Opinion
2012-05-3
Robert G. Del Grosso, Mineola, for appellant. Michael A. Cardozo, Corporation Counsel, New York (Lisa A. Giunta of counsel), for respondents.
Robert G. Del Grosso, Mineola, for appellant. Michael A. Cardozo, Corporation Counsel, New York (Lisa A. Giunta of counsel), for respondents.
Judgment, Supreme Court, New York County (Judith J. Gische, J.), entered June 30, 2010, dismissing an article 78 petition seeking to annul respondents' determination, dated March 23, 2009, which terminated petitioner's probationary employment as a police officer, unanimously affirmed, without costs.
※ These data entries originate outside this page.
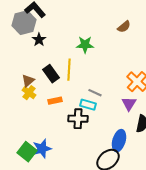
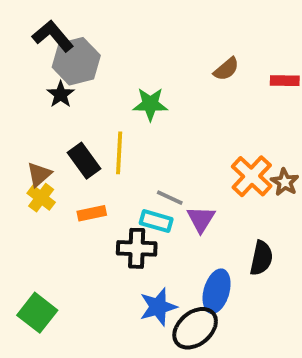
gray hexagon: (24, 23) -> (76, 61), moved
purple triangle: (129, 104) -> (201, 219), moved
blue star: (42, 149) -> (158, 307), moved

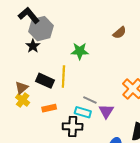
black rectangle: (84, 161) -> (45, 81), turned -30

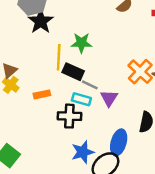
black star: (33, 46) -> (41, 21), moved, size x1.5
green star: (80, 51) -> (81, 43), moved
black rectangle: (45, 81) -> (73, 72), moved

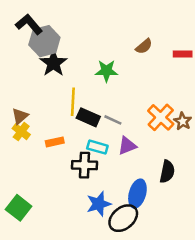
green star: (81, 43) -> (106, 71), moved
gray line: (90, 85) -> (113, 120), moved
purple triangle: (109, 98) -> (127, 146), turned 36

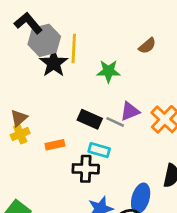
yellow line: (73, 102) -> (74, 48), moved
yellow cross: (21, 132) -> (20, 134), turned 30
purple triangle: (127, 146) -> (130, 111), moved

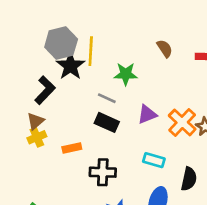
black L-shape: (28, 23) -> (45, 90), moved, turned 84
brown semicircle: (147, 46) -> (165, 48), turned -84
gray line: (115, 122) -> (107, 98), moved
cyan rectangle: (99, 150) -> (154, 160), moved

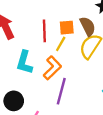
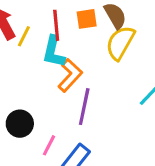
yellow line: (61, 44) -> (24, 36), moved
cyan L-shape: (24, 62) -> (54, 52), moved

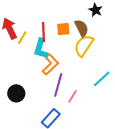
pink line: (49, 145) -> (73, 96), moved

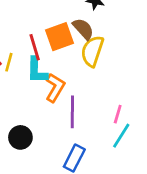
orange square: (63, 29) -> (59, 37), size x1.5
cyan line: (102, 79) -> (121, 136), moved
pink line: (73, 96) -> (118, 114), moved

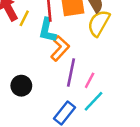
pink line: (118, 114) -> (90, 80), moved
cyan line: (121, 136) -> (94, 101), moved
Supreme Court properly determined that the petition failed to state a claim. Respondents are entitled to discharge a probationary police officer “for ‘almost any reason, or for no reason at all’ as long as it is not ‘in bad faith or for an improper or impermissible reason’ ” ( Matter of Duncan v. Kelly, 9 N.Y.3d 1024, 1025, 853 N.Y.S.2d 260, 882 N.E.2d 872 [2008], quoting Matter of Swinton v. Safir, 93 N.Y.2d 758, 762–763, 697 N.Y.S.2d 869, 720 N.E.2d 89 [1999]; see Matter of Berenhaus v. Ward, 70 N.Y.2d 436, 445, 522 N.Y.S.2d 478, 517 N.E.2d 193 [1987] ). At its essence, the petition alleges that petitioner's failure to disclose the psychological treatment he underwent at the age of six was inadvertent. However, even if petitioner was “ ‘ignorant’ or ‘unaware’ of or ‘oblivious' ” to his personal history, respondents are entitled, given the broad discretion with which they are vested, to deem “such omissions a[s] material to his qualifications” ( Matter of Roman v. Brown, 202 A.D.2d 321, 321, 609 N.Y.S.2d 209 [1994], lv. denied 83 N.Y.2d 760, 616 N.Y.S.2d 15, 639 N.E.2d 755 [1994] ). Even assuming the truth of the petition's allegations, the petition fails to allege any facts that would, if proven to be true, constitute a violation of “statute or policies established by decisional law” ( Matter of Talamo v. Murphy, 38 N.Y.2d 637, 639, 382 N.Y.S.2d 3, 345 N.E.2d 546 [1976]; see Matter of York v. McGuire, 63 N.Y.2d 760, 480 N.Y.S.2d 320, 469 N.E.2d 838 [1984] ). Petitioner has also failed to allege facts supporting a conclusion that his termination was in bad faith. Given this failure, a hearing to resolve the truth of the facts alleged is unnecessary ( see Matter of Bienz v. Kelly, 73 A.D.3d 489, 901 N.Y.S.2d 199 [2010] ).